The Leaning Pile of Books is a feature in which I highlight books I got over the last week that sound like they may be interesting—old or new, bought or received in the mail for review consideration. Since I hope you will find new books you’re interested in reading in these posts, I try to be as informative as possible. If I can find them, links to excerpts, author’s websites, and places where you can find more information on the book are included, along with series information and the publisher’s book description. Book cover links are affiliate links to Bookshop, and I earn from qualifying purchases.
There are three books from last week and one from the week before, and I’m highlighting the two books my husband gave me for our anniversary last week. One of these is a book I have not covered here before, and the other is one that did not yet have a cover image when I highlighted it earlier this year.
You can read more about the two books I recently purchased here:
- A War of Swallowed Stars by Sangu Mandanna, one of my most anticipated books of the year
- The Best of World SF: Volume 1 edited by Lavie Tidhar, which was covered here with an excerpt from the editor’s introduction
There have been no new posts since the last one of these features, but there is a review scheduled for tomorrow morning!
The Beautiful Ones by Silvia Moreno-Garcia
This fantasy romance novel, which was first published in 2017, was re-released earlier this year. The publisher’s website has an excerpt from The Beautiful Ones.

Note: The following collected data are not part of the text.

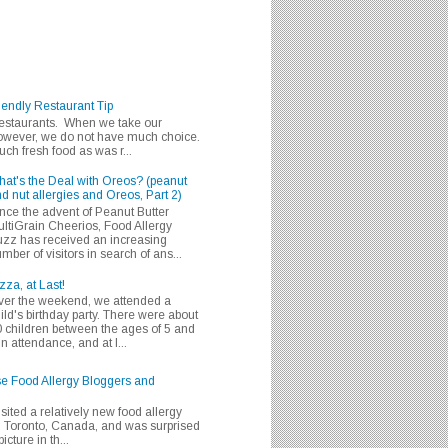
iendly Restaurant Tip
 restaurants. When we take our
 however, we do not have much choice.
h fresh food as was r...
at's the Deal with Oreos? (peanut
d nut allergies and Oreos, Part 2)
nce the advent of Peanut Butter
ltiGrain Cheerios, Food Allergy
zz has received an increasing
mber of visitors in search of ans...
zza, at Last!
er the weekend, we attended a
ild's birthday party. There were about
 children between the ages of 5 and
in attendance, and at l...
se Food Allergy Bloggers and
isited a relatively new food allergy
m Toronto, Canada, and was surprised
icture in th...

Silvia Moreno-Garcia mentioned that her books tend to cross different genres and have rather different styles on Goodreads. She wrote that The Beautiful Ones is “very much a novel of manners and a romance, much closer in tone to Gods of Jade and Shadow than some of my other work and very far from Mexican Gothic.”
I enjoyed both the creepiness of Mexican Gothic and the Mayan-inspired mythical expedition in Gods of Jade and Shadow, and I’m excited to read this one too!
From the New York Times bestselling author of Mexican Gothic comes a sweeping romance with a dash of magic.
They are the Beautiful Ones, Loisail’s most notable socialites, and this spring is Nina’s chance to join their ranks, courtesy of her well-connected cousin and his calculating wife. But the Grand Season has just begun, and already Nina’s debut has gone disastrously awry. She has always struggled to control her telekinesis—neighbors call her the Witch of Oldhouse—and the haphazard manifestations of her powers make her the subject of malicious gossip.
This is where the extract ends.